In the 17th century, a notable Dutch anatomist Jan Swammerdam used exquisite experimental techniques and provided evidence that the king was, in fact, a female with ovaries and eggs.
But, Swammerdam did not use the word “queen” and considered bee colonies as a kind of fraternity. He said:
“there is no superiority or pre-eminence among either Bees or Ants; love and unanimity, more powerful than punishment or death itself, preside there, and all live together in the same manner as the primitive Christians anciently did, who were connected by fraternal love, and had all things in common.”
Also, his anatomical observations about drones’ genitalia made him conclude that there was no way they could be used to mate with a female, that “they simply wouldn’t fit.” He concluded that bee sex should involve something more than copulation. He invoked the idea that female bees may be impregnated merely by drones’ odor, which he termed as “aura seminalis.”
The Bee Sex Mystery — Resolved
It was François Huber, a blind naturalist and his skilled assistant François Burnens who finally solved the riddle of bee sex. They placed a pierced container with drones in a sealed hive with virgin queens and proved that queens could not be impregnated merely by drones’ odor.
Another common idea during Huber’s time suggested that a noble queen did not actually indulge in a commoner’s act of fertilization, and she could somehow self-fertilize. So Huber and Burnens sealed a drone-less hive with virgin queens, and no offsprings emerged. It gave the same result when they sealed drones and virgin females in the same hive. So they concluded that fertilization must take place outside the hive.

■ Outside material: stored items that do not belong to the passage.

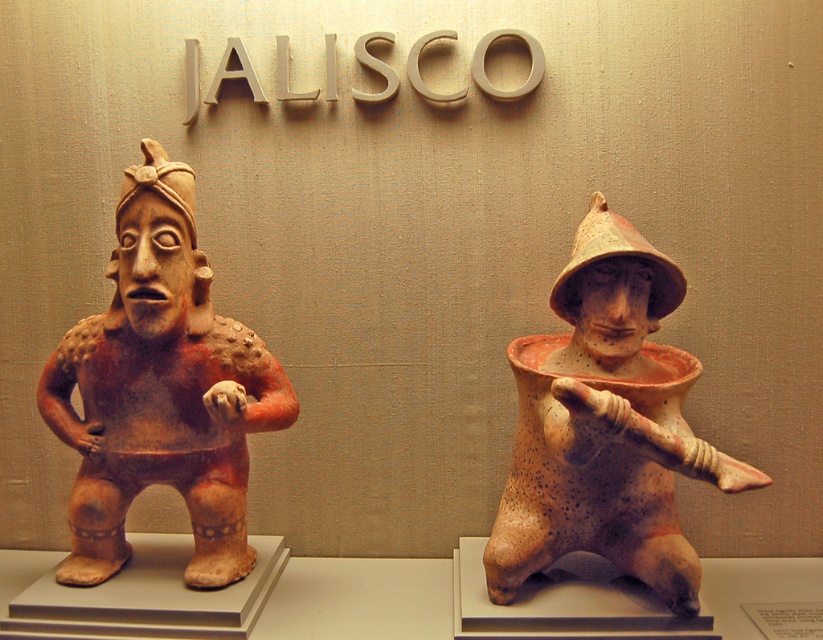 You are a museum curator arranging an exhibition. You have two figurines to display on a shelf. The matte orange clay figure at left and the speckled clay figure at center. Based on their sizes, which figurine should be placed first if you want to follow the size descending order from left to right?

The matte orange clay figure at left is larger than the speckled clay figure at center, so to follow the size descending order from left to right, you should place the matte orange clay figure at left first on the left side of the shelf, followed by the speckled clay figure at center on the right side.

You are a museum curator planning to move the two figures closer for an exhibition. The new display case allows a minimum of 15 inches between items for visitor accessibility. Can the matte orange clay figure at left and the speckled clay figure at center be placed closer together without violating the minimum distance requirement?

The current distance between the matte orange clay figure at left and the speckled clay figure at center is 18.22 inches. Since the minimum required distance is 15 inches, they can be moved closer but must not be placed closer than 15 inches apart. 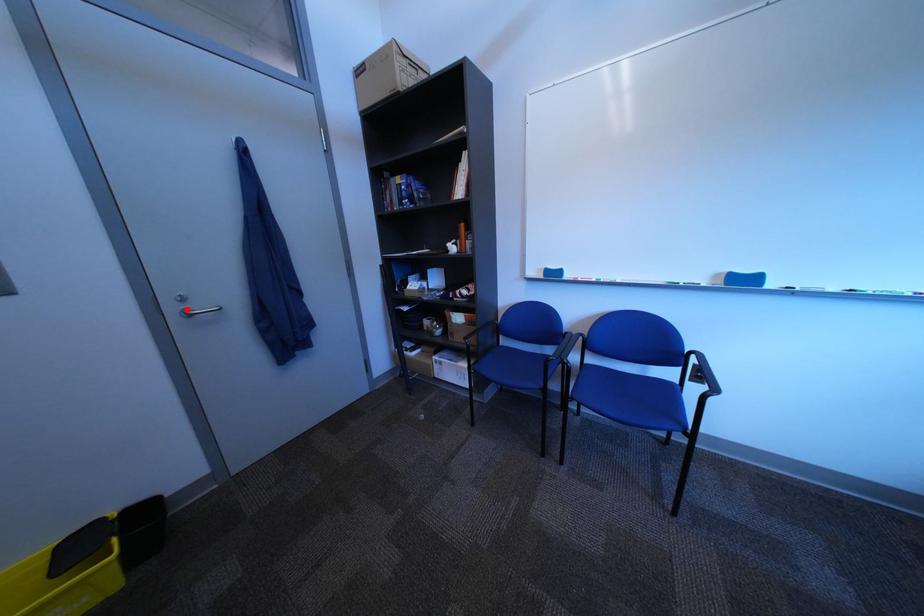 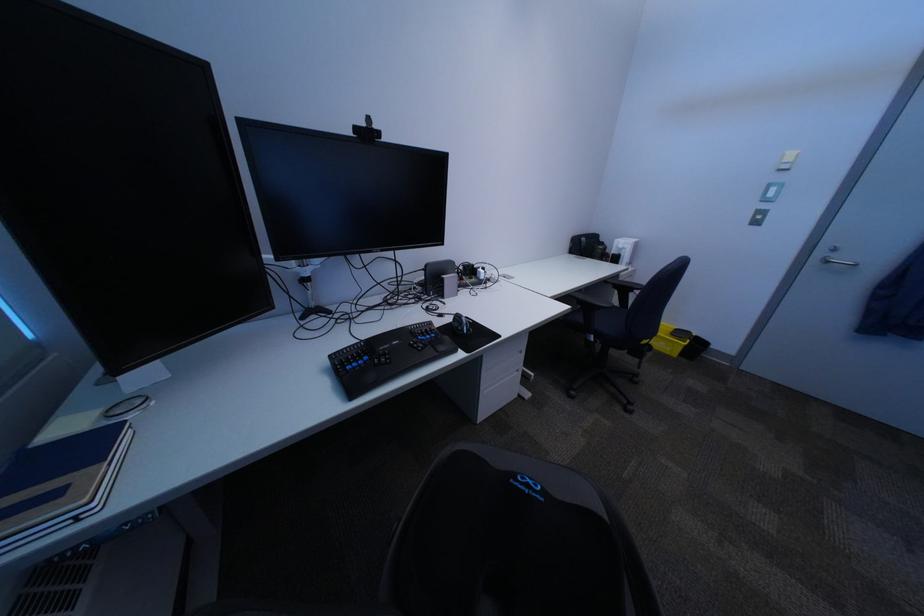 Question: I am providing you with two images of the same scene from different viewpoints. In image1, a red point is highlighted. Considering the same 3D point in image2, which of the following is correct?

Choices:
 (A) It is closer
 (B) It is farther

Answer: (B)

Huber and Burnens (and 15 years prior, a Slovenian beekeeper, Anton Janscha) popularized the idea of the mating flight. They observed that several drones followed the queen bee when she left the hive. She was covered with fertilization marks and filled with male seminal fluid when she returned. So they concluded that drones fertilize a queen bee mid-air, and this finding was published in 1806.
Huber and Burnens also provided a breakthrough in another old theory. Observations in the 1760s showed that fundamentally a queen bee was not different or unique, and nurturing played an essential role in determining which larvae became queens. Back then, it was received with considerable skepticism as it went against the natural hierarchy of rulers, of bees, or of humans. However, when Huber and Burnens systematically proved and popularized the same theory, it was received more openly, perhaps because the world had become a little more accepting.
So finally, a long-standing debate rooted in societal and personal biases was debunked after over 2000 years. And the reproductive queen bee was given her rightful place on the throne. We have since understood the important role bees play in sustaining human life, and the queen bee is at the center of it all.
In this account, a person’s social environment played a significant role in keeping them from seeing what seems obvious to us today. It kept them from reasoning with an open mind and accepting answers.
Directly or indirectly, social influence impacts our personal choices and considerations, even today. And these choices could affect the crucial discoveries of our time. If we want our world to prosper, every individual should see beyond a conventional society and question the norm. As Carl Sagan rightly said,
“If we long for our planet to be important, there is something we can do about it. We make our world significant by the courage of our questions and by the depth of our answers.”